而言溯担心浴室外的人再待下去又要闹分散,所以帮甄爱穿了衣服,开门出去。

外面的人有的在打瞌睡,有的细声细语在聊天。见他俩出来,幼师立刻走过来问甄爱:“你没事吧?”

甄爱摇摇头。

女仆忙递上准备好的冻伤药膏,其他人也寥寥地说了几句问候的话。

言溯看了一眼他怀疑的凶手,那人正和身边的人聊天,没任何异样。

虽然他基本确定了凶手是谁,但却不能直接揭发。这串案子还有好几个疑点,现场也还有组织派来的杀手。

据言溯的推测,组织原本想自己杀人顺带玩个游戏,没想这群人有内部的恩怨纠葛,自己内斗起来,结果组织的杀手来到岛上后,安之若素地看游戏。

杀医生用的手术刀,杀拳击手用的重锤,除此之外,言溯不知道凶手身上是否还携带了别的武器。如果他贸然指出,凶手很可能会挟持在场的人;即使真把他制服,那也是更大的危险。

剩余的人以为凶手被抓到,就会放松警惕;而这时,组织的杀手见凶手被抓了,就会亲自动手继续杀人。

现在这种大家相互怀疑的气氛,反而是最好的。

但目前更让他担心的还是另外一个问题:“主持人呢?”

律师答:“刚才我们去起居室抱毛毯,他说要回房间,叫我们别等他。不过……”律师看看手表,“好像快一个小时了。”

经他一提醒,大家都察觉出了异样。

甄爱奇怪:“他消失这么久,你们刚才都没人去找他?”

演员早换了暖和的衣服,不那么暴露了。她看着甄爱,不知是嫉妒还是什么,浓妆的脸色不好,看着像鬼,语气更不好:“所有人都在这里,就他一个人在外边,能出什么事?”

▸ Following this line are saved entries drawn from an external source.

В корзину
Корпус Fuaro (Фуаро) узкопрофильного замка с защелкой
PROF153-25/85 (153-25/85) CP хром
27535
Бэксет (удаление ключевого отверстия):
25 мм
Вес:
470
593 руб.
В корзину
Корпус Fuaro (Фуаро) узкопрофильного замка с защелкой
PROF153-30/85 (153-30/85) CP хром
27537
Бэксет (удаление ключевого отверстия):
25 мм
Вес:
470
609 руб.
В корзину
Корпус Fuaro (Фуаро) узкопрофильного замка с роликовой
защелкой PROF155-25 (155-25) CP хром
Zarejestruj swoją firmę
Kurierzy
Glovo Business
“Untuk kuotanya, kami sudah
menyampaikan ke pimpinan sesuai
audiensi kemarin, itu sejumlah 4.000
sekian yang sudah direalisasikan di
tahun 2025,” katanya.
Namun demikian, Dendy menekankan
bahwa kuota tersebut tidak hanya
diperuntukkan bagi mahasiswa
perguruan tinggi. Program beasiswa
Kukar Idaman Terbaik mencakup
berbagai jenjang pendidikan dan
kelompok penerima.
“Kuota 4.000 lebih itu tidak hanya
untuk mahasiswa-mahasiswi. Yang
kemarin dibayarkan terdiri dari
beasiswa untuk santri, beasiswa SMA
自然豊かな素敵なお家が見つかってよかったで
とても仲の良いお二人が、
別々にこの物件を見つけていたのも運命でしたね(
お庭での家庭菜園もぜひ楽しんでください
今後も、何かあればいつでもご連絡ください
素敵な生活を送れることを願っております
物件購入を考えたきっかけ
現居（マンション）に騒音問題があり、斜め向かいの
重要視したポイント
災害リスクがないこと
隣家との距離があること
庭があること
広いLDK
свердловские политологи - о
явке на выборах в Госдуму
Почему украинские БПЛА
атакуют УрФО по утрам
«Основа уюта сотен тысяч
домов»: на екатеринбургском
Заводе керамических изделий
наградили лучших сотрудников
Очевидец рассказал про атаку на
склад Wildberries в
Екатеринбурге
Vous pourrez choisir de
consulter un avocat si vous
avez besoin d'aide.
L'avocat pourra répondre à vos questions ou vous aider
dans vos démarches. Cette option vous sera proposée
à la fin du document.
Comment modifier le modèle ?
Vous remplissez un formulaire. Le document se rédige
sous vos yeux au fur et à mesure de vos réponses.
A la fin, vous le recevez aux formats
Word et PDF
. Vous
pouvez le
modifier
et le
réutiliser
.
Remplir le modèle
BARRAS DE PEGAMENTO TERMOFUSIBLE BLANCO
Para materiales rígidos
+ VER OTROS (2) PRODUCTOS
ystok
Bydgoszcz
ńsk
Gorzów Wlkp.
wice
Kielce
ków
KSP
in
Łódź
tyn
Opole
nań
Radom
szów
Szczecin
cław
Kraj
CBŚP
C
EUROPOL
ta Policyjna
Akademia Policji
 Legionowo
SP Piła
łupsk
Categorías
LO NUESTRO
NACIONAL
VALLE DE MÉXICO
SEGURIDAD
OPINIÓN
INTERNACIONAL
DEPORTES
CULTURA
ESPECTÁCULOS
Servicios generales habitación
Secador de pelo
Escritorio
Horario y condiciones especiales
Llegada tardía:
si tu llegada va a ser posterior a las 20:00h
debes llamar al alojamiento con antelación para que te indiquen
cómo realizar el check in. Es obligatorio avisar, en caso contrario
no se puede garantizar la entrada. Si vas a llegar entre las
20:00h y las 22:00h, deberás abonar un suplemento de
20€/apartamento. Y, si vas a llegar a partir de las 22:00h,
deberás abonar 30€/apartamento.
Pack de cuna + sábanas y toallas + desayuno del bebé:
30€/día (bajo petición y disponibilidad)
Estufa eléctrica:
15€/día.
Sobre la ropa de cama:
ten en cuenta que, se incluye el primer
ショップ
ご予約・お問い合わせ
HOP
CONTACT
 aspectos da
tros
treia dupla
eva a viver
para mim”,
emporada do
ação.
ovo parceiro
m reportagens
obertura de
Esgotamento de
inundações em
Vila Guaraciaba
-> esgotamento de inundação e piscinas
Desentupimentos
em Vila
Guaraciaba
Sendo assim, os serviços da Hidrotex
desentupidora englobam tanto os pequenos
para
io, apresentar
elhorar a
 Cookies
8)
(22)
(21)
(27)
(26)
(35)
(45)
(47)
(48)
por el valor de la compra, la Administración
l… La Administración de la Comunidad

模特也搭腔,她素颜不化妆,黑眼圈很重,或许人体质不好怕冷,捂得严严实实:“就是,万一谁去找他,发现他被凶手杀了,去找他的人脱得了干系吗?”

甄爱一愣,话是这么说没错,可凶手该不会利用了大家这种不敢管闲事的心理吧?

作家站起来,说:“既然学生小姐没事了,我们赶紧回去看看主持人先生吧。”

一行人于是都起身要往回走。

临行前,甄爱对言溯小声嘀咕:“万一半路又停电呢。”说着,特意拿了盏烛台抱在怀里。

“真乖!”他走在最后面,低头轻吻了一下她的额头,又轻声问,“我看你是想取暖吧。”

听到“取暖”,甄爱莫名地脸红了,轻轻瞪了他一眼。

可就在这时,言溯看见门口的地板上悬着一根细细的东西,银光闪闪,而走在最前面的女仆的脚已经绊了上去。

那条线连着电源!

言溯瞬间变了脸色,立刻扭头看甄爱:“把蜡烛扔掉!”

几乎是同一时间,房间骤然坠入一片黑暗,甄爱手中的烛台“啪”地砸到地上,带着一丝火光,闪一下,消失殆尽了。

言溯刚要松口气,蓦然惊觉甄爱衣服的胸口处,竟然涂了荧光材料。刚才看不出,此刻却在黑暗中发出荧荧的绿光。

一片漆黑中,只有这一点光,像靶子上的中心红点。

甄爱察觉了,还来不及反应,身边的言溯却突然转身,把她飞速地扯到了身后。甄爱听见有什么东西乘风破浪般“嗖”地飞过来,没了踪迹,也没伤到她。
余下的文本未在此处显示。